Direct and indirect correlation.

Within a lncRNA unit, the correlation between lncRNA and its paired mRNA can be direct or indirect. To further examine the relationship of the pairs, we applied shortest path algorithm of graph to identify whether the correlation of lncRNA and mRNA was direct or mediated by other mRNAs。

end <- unique((CoexpPairs %>% dplyr::filter(simple_type.x == 'lncRNA', simple_type.y == 'mRNA', row == lncID))$column)
corrlist_shortPath <- getShortPath(lncID='ENSG00000268066', endpoints=end, corrlist=CoexpPairs)
draw_shortPath(corrlist_shortPath)
stats_indirect_pairs(corrlist=CoexpPairs)
Direct and indirect correlation.

Direct and indirect correlation.

3. Calculate the activity score of lncRNA units.

We defined a lncRNA and its co-expressed mRNAs as a lncRNA unit. To determine in which cells each unit is active, we used AUCell.

LNCobject_T <- AUCell_score(object=LNCobject_T, lnclist=NULL)

To determine in which cell types each cell was active, we performed an analysis of differences between cell types using the mean AUC score.

LNCobject_T <- DeActivity(object=LNCobject_T, item='majorCluster', FC=0.1, pvalue=0.05, min.pct=0.3, padj=1)
HeatmapPlot(object=LNCobject_T, items=c("majorCluster","Patient"), features=gtfid2genename(unique(LNCobject_T@ gene.list$DEAUC$gene),gtf.info=scLNCgencode), mytitle="T activity")
The activity of marker lncRNA units across cell types.

The activity of marker lncRNA units across cell types.

4. Compare lncRNA units from different experimental conditions.

Compares lncRNA units in terms of attribute change( like between tumor and normal tissue).

The sames and differences of mRNAs coexpressed with lncRNA in an unit between tumor and normal tissue.

display_unit(object.list=LNCobject.list[c('T','N')], myunit='LINC00861', corcut1=0.6, corcut2=0.78)
LncRNA LINC00861 unit in tumor and normal tissue.

LncRNA LINC00861 unit in tumor and normal tissue.

Differences in functional enrichment between the two groups of units. Input the list of mRNAs co-expressed with LINC00861 in different tissues (Gene2Group_LINC00861) and the results of functional enrichment in metascape based on this list (Go2Group_LINC00861).

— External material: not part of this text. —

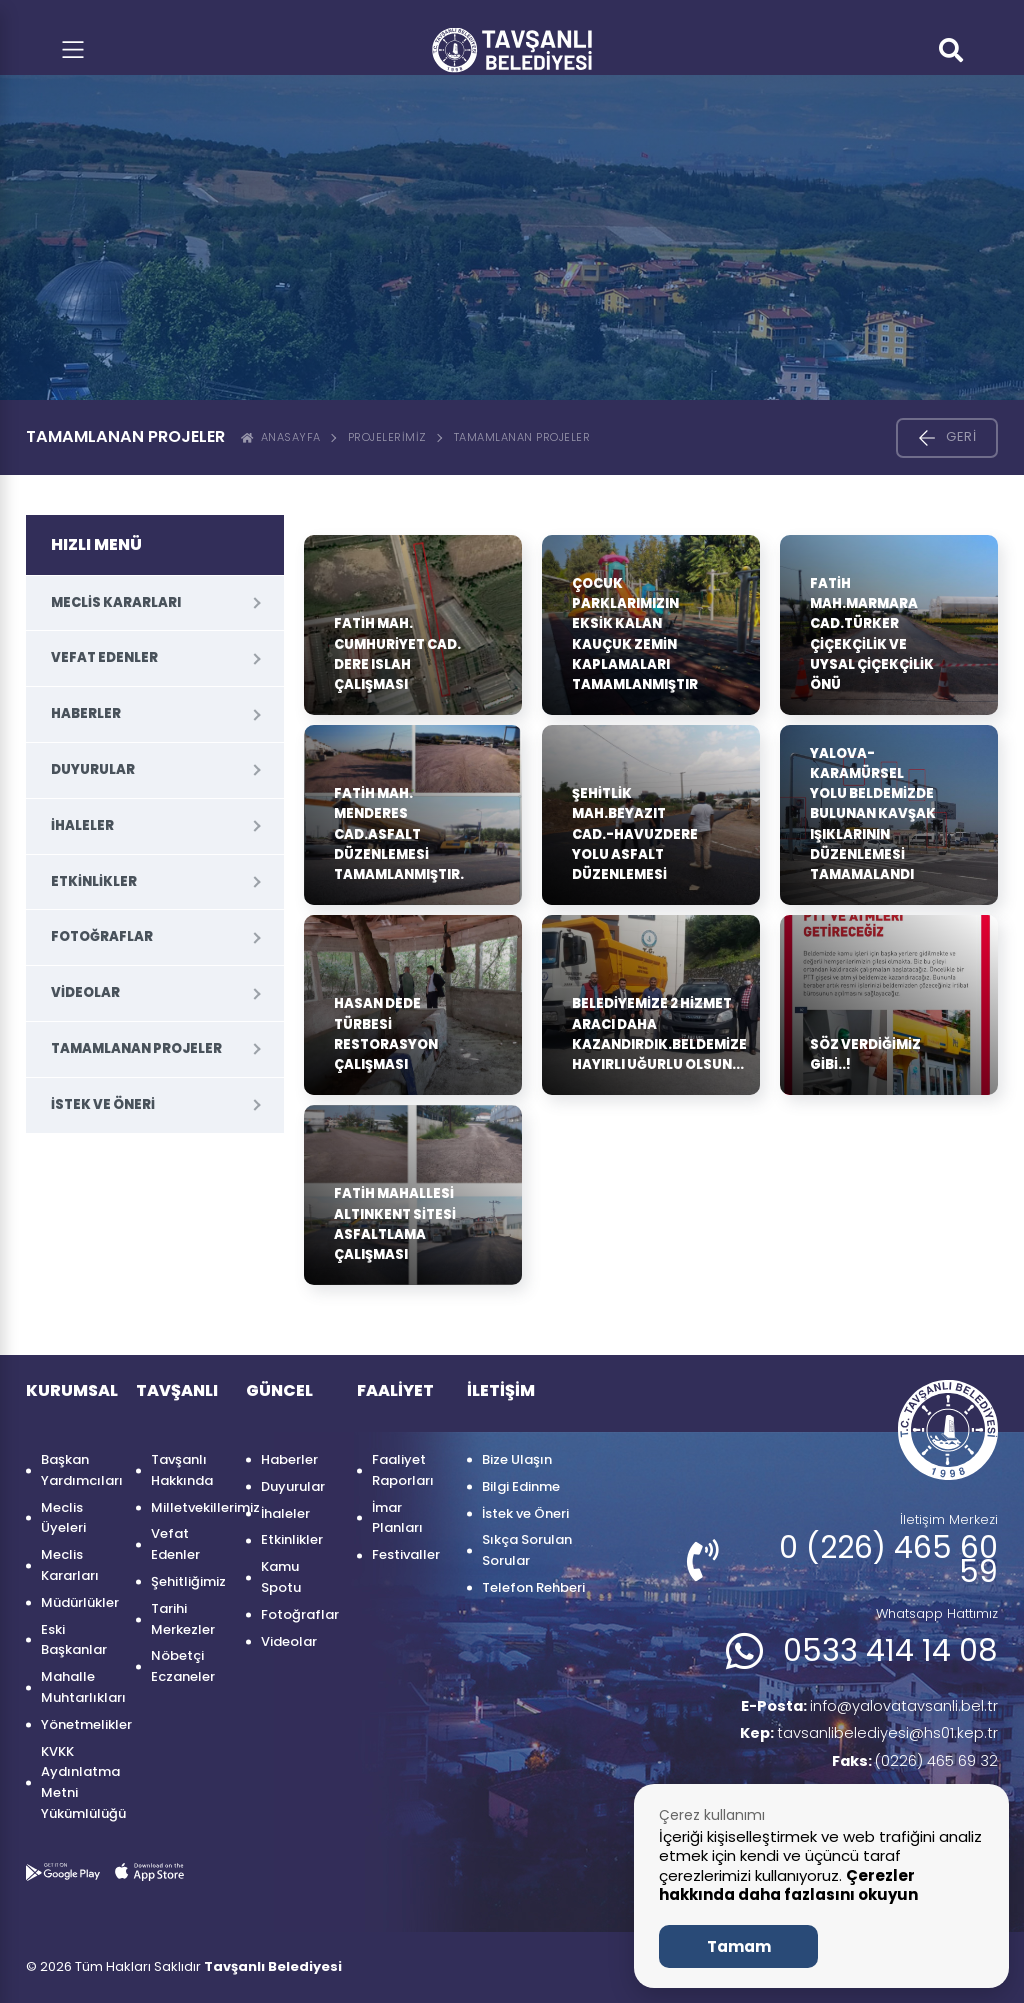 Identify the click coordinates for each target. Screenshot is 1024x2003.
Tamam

lnc_network(GO_file=Go2Group_LINC00861, genelist=Gene2Group_LINC00861, lncRNA='LINC00861')
Predicted biological functions of LINC00861 unit in the tumor and normal tissue.

Predicted biological functions of LINC00861 unit in the tumor and normal tissue.

The difference in AUC between the two experimental conditions in pan-cancer.

DEAUC_2item(object.list=pancancer.list[c('T','N')])
The averaged activity of the lncRNA units across datasets in each cell type.

The averaged activity of the lncRNA units across datasets in each cell type.